The pleasures of Les Enfants du Paradis ("Children of Paradise," 1945, dir. Marcel Carné) come from the constant movement. Seething crowds, carnival performers, plays, jokes, romantic imprecations, intrigues. A film about performance, Les Enfants is itself a performance. In the opening, we enter the film through theatrical curtains that part to reveal the world of 19th century France. The very production of the film is a legend. It was made during a two-year period in Vichy France. Some of the actors and crew worked under false names, some wearing makeup to hide their identities from the Nazis, who wouldn’t allow Jews and Communists to appear in a film.
In the film four men vie for the love of a beautiful and intriguing young woman named Garance (Arletty)--I write the word “young” wondering exactly how young she is supposed to be—she could have been 40—Arletty herself was 47 when the film was released). She is beautiful, but also mysterious. Only as we see more of her do we realize how corrupt, corrupted and corrupting she is (in part 2, she becomes less a mystery and more an unrequited lover). The film brims over with good acting and overacting, and much of the latter relates to the carnival in which many characters play a part. Everyone overacts. Even the carnival’s proprietor, full of extreme emotion, overacts, constantly throwing comical tantrums and fining actors for mistakes or misbehavior on stage. In one great scene one carnival performer offends another on stage during the middle of a performance. They begin to fight and the entire cast and crew storm in to engage in the battle.
The center of the film is the pierrot character, Baptiste Debureau (Jean-Louis Barrault) son of the carnival owner, a romantic, anxious, willowy mime who falls passionately in love with Garance. At least in part one of the film (“Boulevard du Crime”), she never shows emotion, except when she is accused of thievery. When Baptiste has the chance to make love to her and instead flees the scene, she chooses the next man who comes along to sleep with for the evening. Baptiste believes in love as an eternal commitment while Garance views it as a matter of the moment. The other men vying for her attention see love as a commodity, a goal, moment of mastery, a means to some end. Only Baptiste is the true romantic.

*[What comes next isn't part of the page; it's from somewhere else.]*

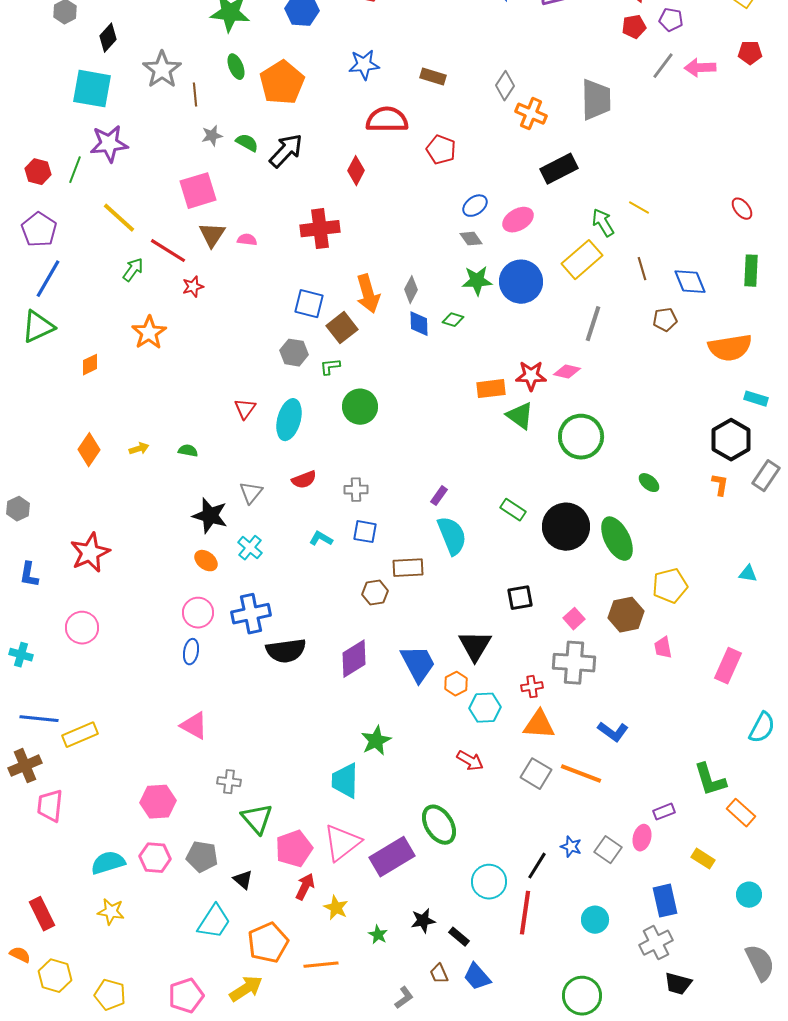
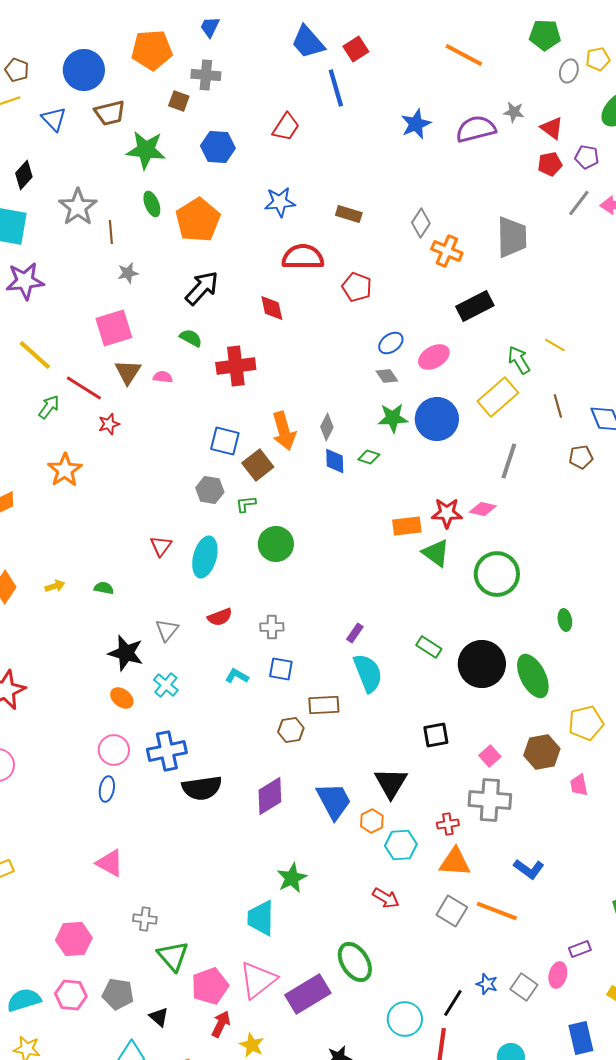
green semicircle: (247, 143) -> (191, 338), moved
red diamond: (356, 171) -> (272, 308), turned -40
green ellipse: (649, 483) -> (565, 620), turned 40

Baptiste suffers magnificently. His face, whether made up or not, is a perfect emblem of suffering and sorrow, except in those few moments when he thinks he might win Garance’s love. As the film moves forward, his suffering gradually wears him down, to the point where he attempts suicide in a montage series of scenes that might be part of his dramatic performances or might be real. When he plays the figure of a pierrot, his suffering, formally stylized, still seems real. When he suffers out of character, it is even more real. He acts with his eyes. He is a fascinating figure, and Jean-Louis Barrault’s acting in this role was the film’s best element. Arletty as Garance is fascinating in a different way. She plays the unattainable, marble beauty. All men are attracted to her, but she keeps her own counsel, picking and casting off as she chooses. In one scene she plays a statue. Baptiste’s pierrot figure pays passionate court to her, but she never reacts. Only when another man woos her, clearly a conniving man of the world, does she react, come to life, and leave with him. This is one of the messages of the film, the dangers of idealization, of romanticism, though the film itself is intensely romantic.
Part two of the film, “The Man in White”) occurs some years after part one. Pierrot, accepting the loss of Garance, has married and is the father of a son. He appears to be happy with his family. He’s also famous for his acting. Garance returns to Paris and secretly attends his performances. After all, it turns out, she really does love him. When they are briefly reunited, Baptiste is perfectly content to leave his son and wife behind. After meeting Baptiste’s wife and child, Garance rides away in a carriage, with Baptiste chasing after her. There the film ends. To bring a close to the film by having a firm conclusion, one in which Baptiste leaves with Garance or remains with his family would violate the principle of motion that energizes the film.